On August 3, 1966, the brilliant, boundary-stretching and, unfortunately, drug-addicted American comedian Lenny Bruce was found dead in the bathroom of his home in Hollywood, California.

A syringe and other drug paraphernalia were on the floor next to him. The cause of death was ruled to be an accidental overdose of morphine.

Bruce was just 40 years old.

It was the sad fulfillment of a famous quote about the peril and pleasure of drug addiction that is widely credited to Bruce:

       “I’ll die young, but it’s like kissing God.”

Many books of quotations simply cite the quote as “attributed.”

Those that give a specific source for the attribution cite the 1970 book Play Power: Exploring the International Underground by Richard Neville.

Neville is himself a legendary 1960s counterculture celebrity.

He initially gained notoriety in Australia as editor of the underground magazine OZ.

In Play Power, Neville used the Bruce quotation at the end of a point he made about the unintended consequences of public hysteria over marijuana.

“When one discovers that cannabis is harmless, exposing society’s lie, heroin by analogy may seem tempting,” Neville wrote. “Moral: Tell the truth about pot and there will be fewer junkies.”

Neville then inserted Bruce’s “kissing God” quote, without giving any source information other than Bruce’s name.

It’s possible that Neville heard Bruce say the line in a conversation.

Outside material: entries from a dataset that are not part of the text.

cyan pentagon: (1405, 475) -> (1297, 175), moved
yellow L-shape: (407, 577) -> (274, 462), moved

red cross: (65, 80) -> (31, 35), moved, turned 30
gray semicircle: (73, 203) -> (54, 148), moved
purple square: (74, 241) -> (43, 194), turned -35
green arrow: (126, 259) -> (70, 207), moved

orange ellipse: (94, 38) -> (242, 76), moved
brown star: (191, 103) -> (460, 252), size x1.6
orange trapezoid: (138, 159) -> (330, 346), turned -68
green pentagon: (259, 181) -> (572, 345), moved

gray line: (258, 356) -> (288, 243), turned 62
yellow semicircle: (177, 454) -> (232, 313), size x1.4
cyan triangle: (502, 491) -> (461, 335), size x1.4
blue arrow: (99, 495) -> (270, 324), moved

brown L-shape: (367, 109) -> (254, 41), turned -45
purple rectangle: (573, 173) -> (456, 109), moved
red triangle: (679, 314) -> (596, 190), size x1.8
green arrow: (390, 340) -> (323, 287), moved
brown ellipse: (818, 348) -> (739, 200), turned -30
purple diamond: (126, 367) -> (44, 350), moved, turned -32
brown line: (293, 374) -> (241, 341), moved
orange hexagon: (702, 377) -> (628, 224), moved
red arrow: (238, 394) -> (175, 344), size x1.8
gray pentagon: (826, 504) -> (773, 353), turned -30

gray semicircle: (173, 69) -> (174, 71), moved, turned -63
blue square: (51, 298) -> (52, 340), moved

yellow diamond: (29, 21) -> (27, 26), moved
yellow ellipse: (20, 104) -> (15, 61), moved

He mentioned in an interview in DUKE magazine that he’d met Bruce briefly in 1962, when the comedian came to Australia for an ill-fated tour that was shut down after one performance for “obscenity.”

I emailed Neville and asked him if Bruce used the “kissing God” quote when they met.

He emailed back saying he didn’t remember hearing it from Bruce himself.

“I can’t recall the first time I heard it,” Neville told me, “though I do remember the saying being quoted in the London OZ office in the late Sixties.”

I’ve been unable to find the “kissing God” quote in anything written by Lenny Bruce.

Nor could I find any evidence that he said it in any of his stand-up comedy routines.

However, a version of the quip is mentioned in the 1974 biography Ladies and Gentlemen, Lenny Bruce!, written by Albert Harry Goldman and Lawrence Schiller.

According to an anecdote recorded in that book, Bruce once told his friend, writer Terry Southern:

“You start off with one or two pills, then it’s three or four and pretty soon to get that flash, you gotta have a whole handful. An’ shit! Who wants to shoot without the flash? You understand? It’s like kissing God!”

On August 3, 1966, Lenny Bruce “kissed God” for last time.